0
votes

I have a lambda function in Python that makes some stuff and returns some values that need to be inserted in Redshift. In the lambda, I push the values to Kinesis, which copy them in S3 and after that in Redshift.

The values in lambda are obtained in a string as follows:

final_string = 'a;b;d;c'

Each letter is the value for a different column in the table in Redshift, hence the delimeter is ';'. Then I push the data to Kinesis Stream with:

put_response = kinesis_client.put_record(StreamName = 'PixelTrack',
                                            Data=json.dumps(final_string),
                                           PartitionKey='first')

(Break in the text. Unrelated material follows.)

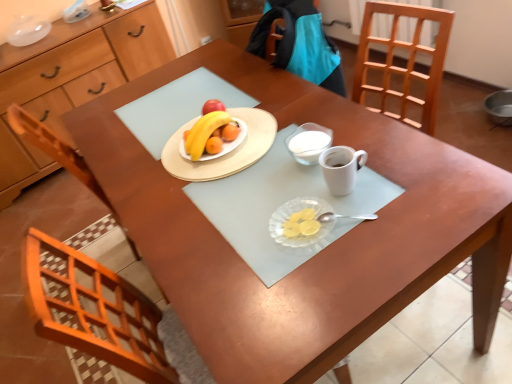 Identify the location of vacant space that is to the left of white matte coffee cup at center. The height and width of the screenshot is (384, 512). (275, 200). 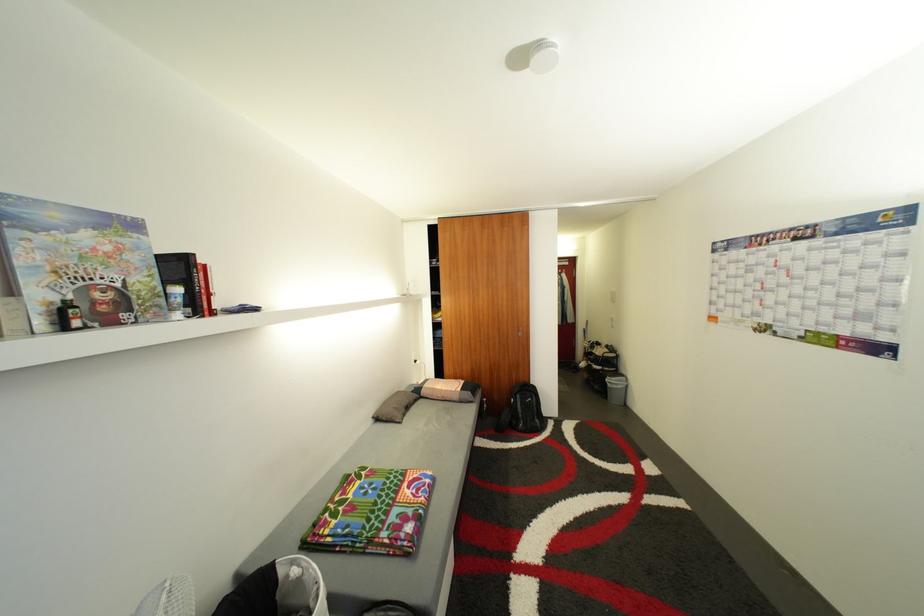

Then, the kinesis stream feeds a Kinesis Firehose Stream. The file that is generated in S3 with Kinesis Firehose is like (including quotes in the file):

"a;b;c;d;c" 

And finally I copy the data to redshift with the following statement (configured in Kinesis firehose):

copy table
from blabla
BLANKSASNULL 
DELIMITER ';' 
EMPTYASNULL 
NULL AS 'null' 
ESCAPE 
FILLRECORD;

I have managed to make it work and getting the values in Redshift when just one result is buffered in Kinesis (creating a new column in Redshift, though). So, when just one lambda have been executed during the buffer time, Redshift table looks like:

  A        B         C         D     no_info_column
  "a       b         c         d"        <null>

The problem comes when I execute the lambda several times, because I get a file in S3 with the following text in it:

"a,b,c,d" "a1,b1,c1,d1"

And I get in Redshift the error Extra column(s) found because the copy statement is unable to find the rows separation.

I have tried the following stuff without success:

  • Returning the string in lambda
  • Searching how to set a row delimeter in copy (SO question)
  • Converting a list to json instead of a string. Then I had problems with the brackets opening the list
  • Using REMOVEQUOTES in copy statement

My original question were going to be: "How to copy from s3 to redshift with different rows separated by double quotes", but maybe the problem is in my first approach or whatever, so I have decided to make the question a little bit more broad.

So, how could I solve this?

1
Why not cut out kinesis and just insert into Redshift directly from your lambda? You can easily connect to Redshift programmatically in python, and this would save you lots of time and moneyketcham
Are you using Kinesis Streams or Kinesis Firehose? If you are sending to Redshift, then the easier method is to use Kinesis Firehose because it takes care of the whole process for you, automatically buffering and sending content to Redshift.John Rotenstein
I have created a Kinesis Stream, which send the info to Kinesis Firehose (maybe that is the problem?). I am not inserting directly from lambda because I asked and I have been told that insert statements are very inefficient and we are talking of 4 million rows per day that needs to be inserted, which might slow down a lot the database eventuallyJavier Lopez Tomas
@John Rotenstein you gave me the idea of using just Kinesis Firehose instead both, so you can answer the question if you wantJavier Lopez Tomas

1 Answers

1
votes

If you wish to send streaming data to Amazon Redshift, you can use Amazon Kinesis Data Firehose. It has in-built buffering of data based on size (MB) or time (seconds) for batching writes to Amazon Redshift.

You are correct that it is not ideal to perform small INSERT operations on Redshift. It is much better to load data in bulk. So, if you need to load data on a continuous basis, Kinesis Data Firehose gives the best mix of performance.

You mention that "the kinesis stream feeds a Kinesis Firehose Stream". Feel free to write directly from the AWS Lambda function to Kinesis Data Firehose.